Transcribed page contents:
- - -

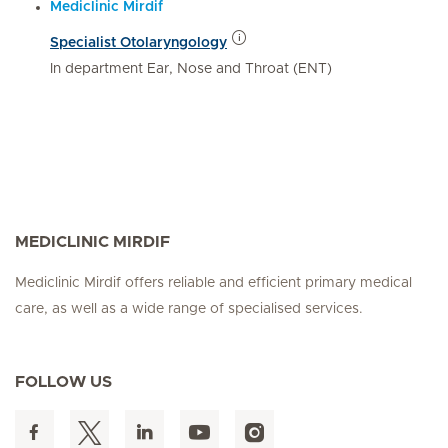
Mediclinic Mirdif
Specialist Otolaryngology
In department Ear, Nose and Throat (ENT)
MEDICLINIC MIRDIF
Mediclinic Mirdif offers reliable and efficient primary medical
care, as well as a wide range of specialised services.
FOLLOW US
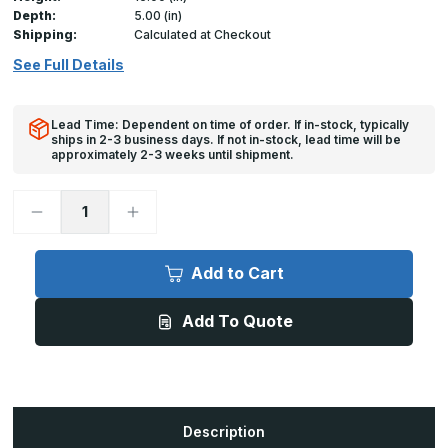
Depth:
5.00 (in)
Shipping:
Calculated at Checkout
See Full Details
Lead Time: Dependent on time of order. If in-stock, typically
ships in 2-3 business days. If not in-stock, lead time will be
approximately 2-3 weeks until shipment.
Decrease
Increase
Quantity
Quantity
of
of
16in/400mm
16in/400mm
Rack
Rack
Add to Cart
Guard
Guard
Add To Quote
Description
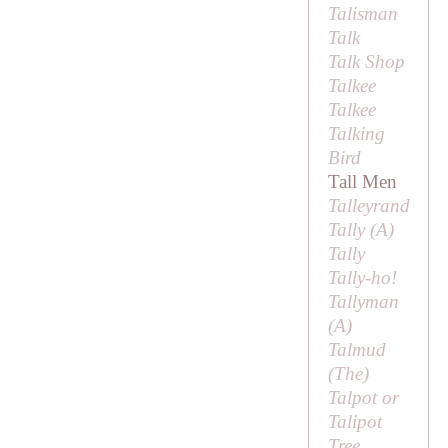
Talisman
Talk
Talk Shop
Talkee
Talkee
Talking
Bird
Tall Men
Talleyrand
Tally (
A
)
Tally
Tally-ho!
Tallyman
(
A
)
Talmud
(
The
)
Talpot or
Talipot
Tree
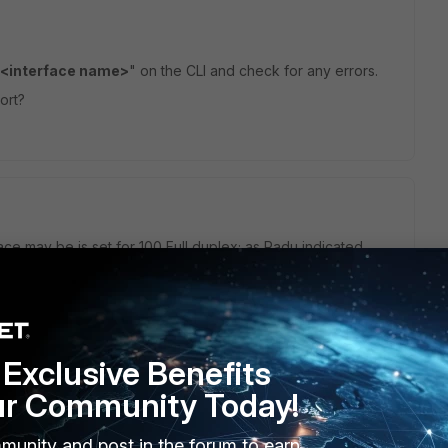
c <interface name>
" on the CLI and check for any errors.
ort?
ace may be is set for 100 Full duplex; as Radu indicated
nic <interface name>
" on the CLI will show you what
ther there are any errors. Also, it may be rare, but the
less.
Exclusive Benefits
 full duplex, like so...
ur Community Today!
munity and post in the forum to earn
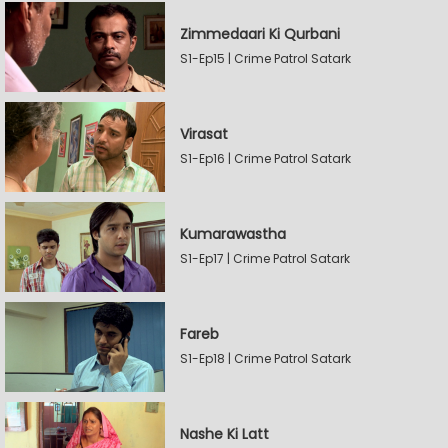
Zimmedaari Ki Qurbani
S1-Ep15 | Crime Patrol Satark
Virasat
S1-Ep16 | Crime Patrol Satark
Kumarawastha
S1-Ep17 | Crime Patrol Satark
Fareb
S1-Ep18 | Crime Patrol Satark
Nashe Ki Latt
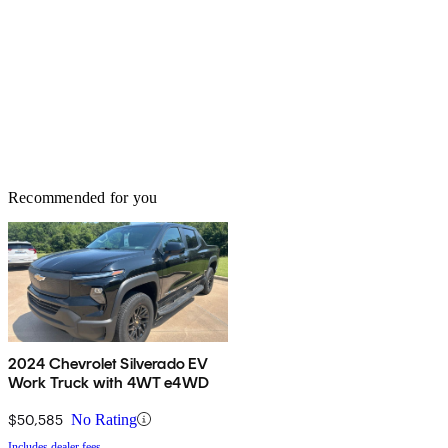
Recommended for you
2024 Chevrolet Silverado EV
Work Truck with 4WT e4WD
$50,585
No Rating
Includes dealer fees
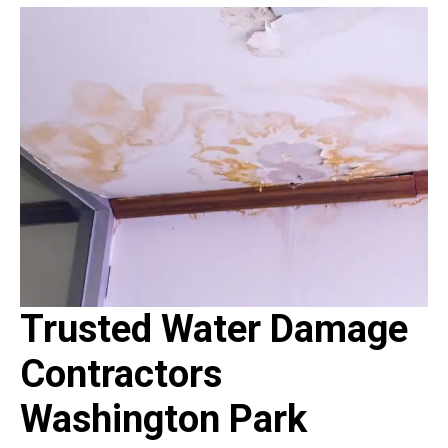
Trusted Water Damage
Contractors
Washington Park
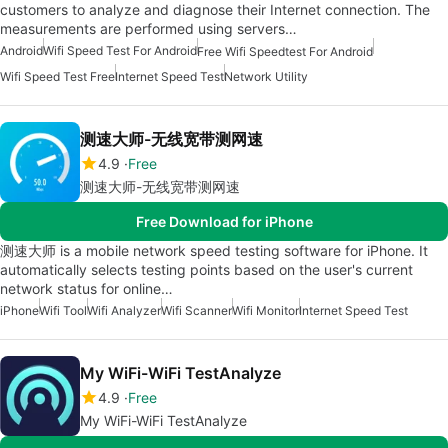
customers to analyze and diagnose their Internet connection. The
measurements are performed using servers…
Android
Wifi Speed Test For Android
Free Wifi Speedtest For Android
Wifi Speed Test Free
Internet Speed Test
Network Utility
测速大师-无线宽带测网速
4.9
Free
测速大师-无线宽带测网速
Free Download for iPhone
测速大师 is a mobile network speed testing software for iPhone. It
automatically selects testing points based on the user's current
network status for online…
iPhone
Wifi Tool
Wifi Analyzer
Wifi Scanner
Wifi Monitor
Internet Speed Test
My WiFi-WiFi TestAnalyze
4.9
Free
My WiFi-WiFi TestAnalyze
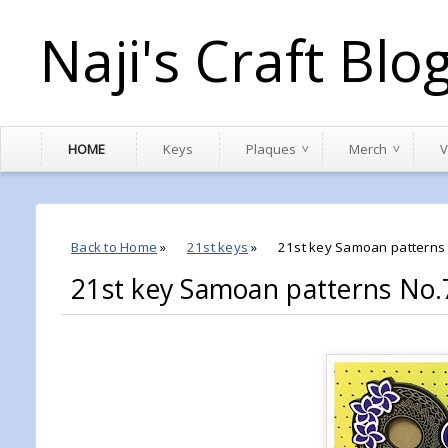
Naji's Craft Blo
HOME
Keys
Plaques
Merch
V
Back to Home
»
21st keys
»
21st key Samoan patterns
21st key Samoan patterns No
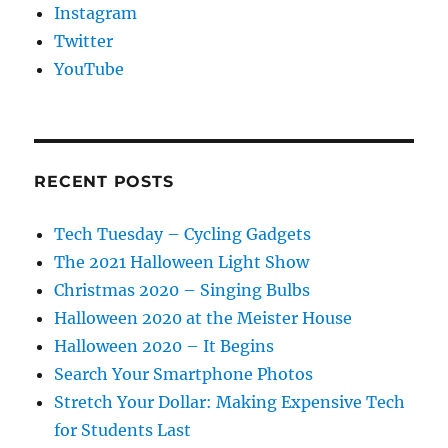
Instagram
Twitter
YouTube
RECENT POSTS
Tech Tuesday – Cycling Gadgets
The 2021 Halloween Light Show
Christmas 2020 – Singing Bulbs
Halloween 2020 at the Meister House
Halloween 2020 – It Begins
Search Your Smartphone Photos
Stretch Your Dollar: Making Expensive Tech
for Students Last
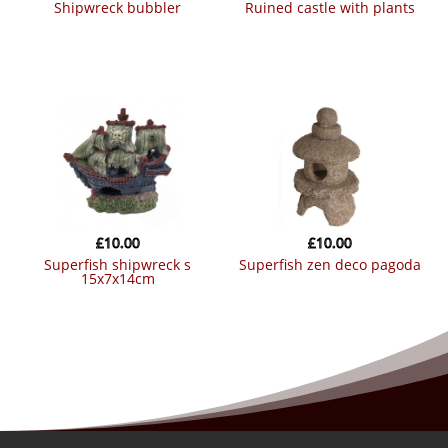
shipwreck bubbler
ruined castle with plants
£
10.00
£
10.00
superfish shipwreck s
superfish zen deco pagoda
15x7x14cm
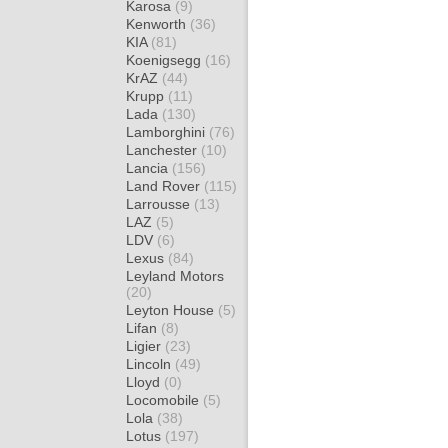
Karosa
(9)
Kenworth
(36)
KIA
(81)
Koenigsegg
(16)
KrAZ
(44)
Krupp
(11)
Lada
(130)
Lamborghini
(76)
Lanchester
(10)
Lancia
(156)
Land Rover
(115)
Larrousse
(13)
LAZ
(5)
LDV
(6)
Lexus
(84)
Leyland Motors
(20)
Leyton House
(5)
Lifan
(8)
Ligier
(23)
Lincoln
(49)
Lloyd
(0)
Locomobile
(5)
Lola
(38)
Lotus
(197)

- - -

• Goal of the exercise: In the entries above, identify every line with the word "House". Copy those lines.

• Reply:
Halloween 2020 at the Meister House
Leyton House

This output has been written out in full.